AIM OF THE EXERCISE | Below are records; reproduce exactly the lines from the one that has "que fueron arrojadas" through the one that has "enterrados en tumbas", ends included, and nothing more.

INFORMATION PROVIDED |

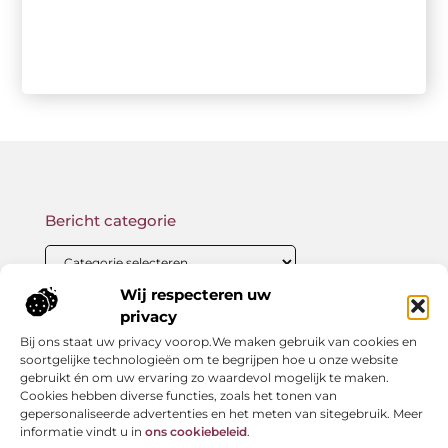
Bericht categorie
Wij respecteren uw
privacy
Onze informatie
Bij ons staat uw privacy voorop.We maken gebruik van cookies en
Backlink kopen: wat je moet weten voor betere SEO-resultaten
Geld verdienen met links: zo bouw jij een passief online inkomen op
soortgelijke technologieën om te begrijpen hoe u onze website
gebruikt én om uw ervaring zo waardevol mogelijk te maken.
Cookies hebben diverse functies, zoals het tonen van
gepersonaliseerde advertenties en het meten van sitegebruik. Meer
informatie vindt u in
ons cookiebeleid
.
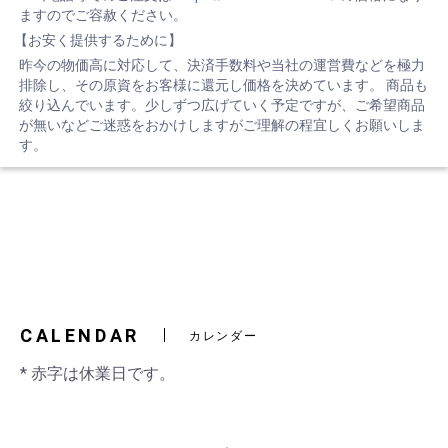
ますのでご容赦ください。
【お安く提供するために】
昨今の物価高に対応して、決済手数料や当社の運営費などを極力
排除し、その原資をお客様に還元し価格を決めています。 商品も
絞り込んでいます。少しずつ広げていく予定ですが、ご希望商品
が無いなどご迷惑をおかけしますがご理解の程宜しくお願いしま
す。
CALENDAR
カレンダー
* 赤字は休業日です。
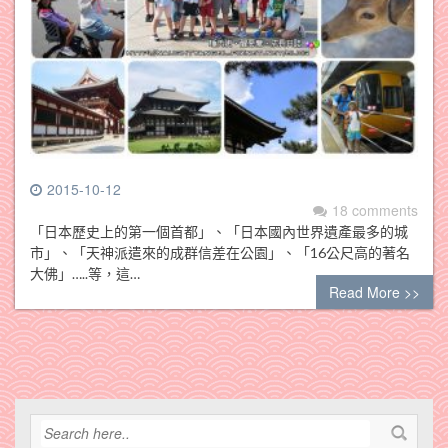
2015-10-12
18 comments
「日本歷史上的第一個首都」、「日本國內世界遺產最多的城
市」、「天神派遣來的成群信差在公園」、「16公尺高的著名
大佛」…..等，這…
Read More >>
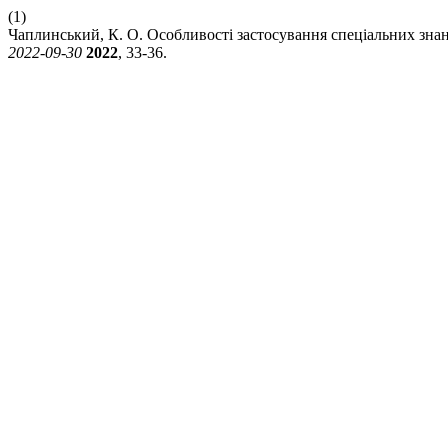
(1)
Чаплинський, К. О. Особливості застосування спеціальних зна
2022-09-30
2022
, 33-36.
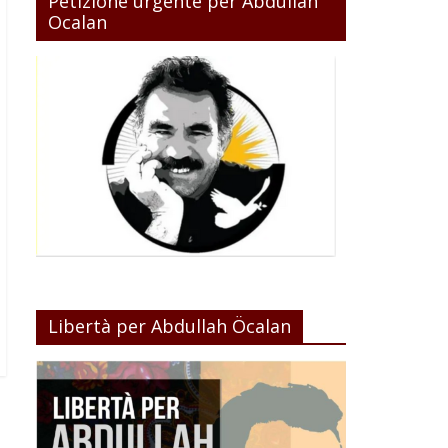
Petizione urgente per Abdullah
Ocalan
Libertà per Abdullah Öcalan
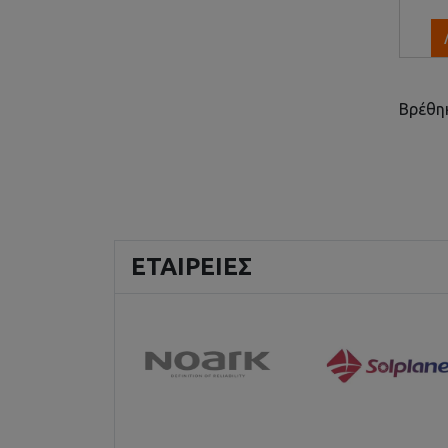
Βρέθη
ΕΤΑΙΡΕΊΕΣ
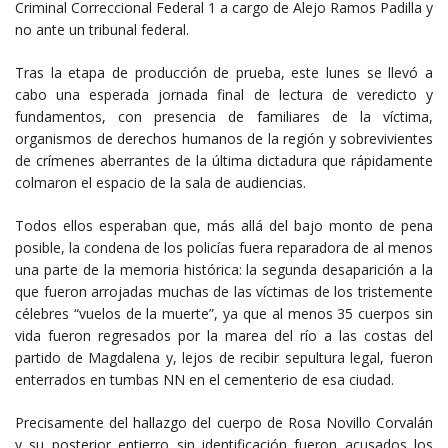
Criminal Correccional Federal 1 a cargo de Alejo Ramos Padilla y
no ante un tribunal federal.
Tras la etapa de producción de prueba, este lunes se llevó a
cabo una esperada jornada final de lectura de veredicto y
fundamentos, con presencia de familiares de la víctima,
organismos de derechos humanos de la región y sobrevivientes
de crímenes aberrantes de la última dictadura que rápidamente
colmaron el espacio de la sala de audiencias.
Todos ellos esperaban que, más allá del bajo monto de pena
posible, la condena de los policías fuera reparadora de al menos
una parte de la memoria histórica: la segunda desaparición a la
que fueron arrojadas muchas de las víctimas de los tristemente
célebres “vuelos de la muerte”, ya que al menos 35 cuerpos sin
vida fueron regresados por la marea del río a las costas del
partido de Magdalena y, lejos de recibir sepultura legal, fueron
enterrados en tumbas NN en el cementerio de esa ciudad.
Precisamente del hallazgo del cuerpo de Rosa Novillo Corvalán
y su posterior entierro sin identificación fueron acusados los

ANSWER SPACE |
que fueron arrojadas muchas de las víctimas de los tristemente
célebres “vuelos de la muerte”, ya que al menos 35 cuerpos sin
vida fueron regresados por la marea del río a las costas del
partido de Magdalena y, lejos de recibir sepultura legal, fueron
enterrados en tumbas NN en el cementerio de esa ciudad.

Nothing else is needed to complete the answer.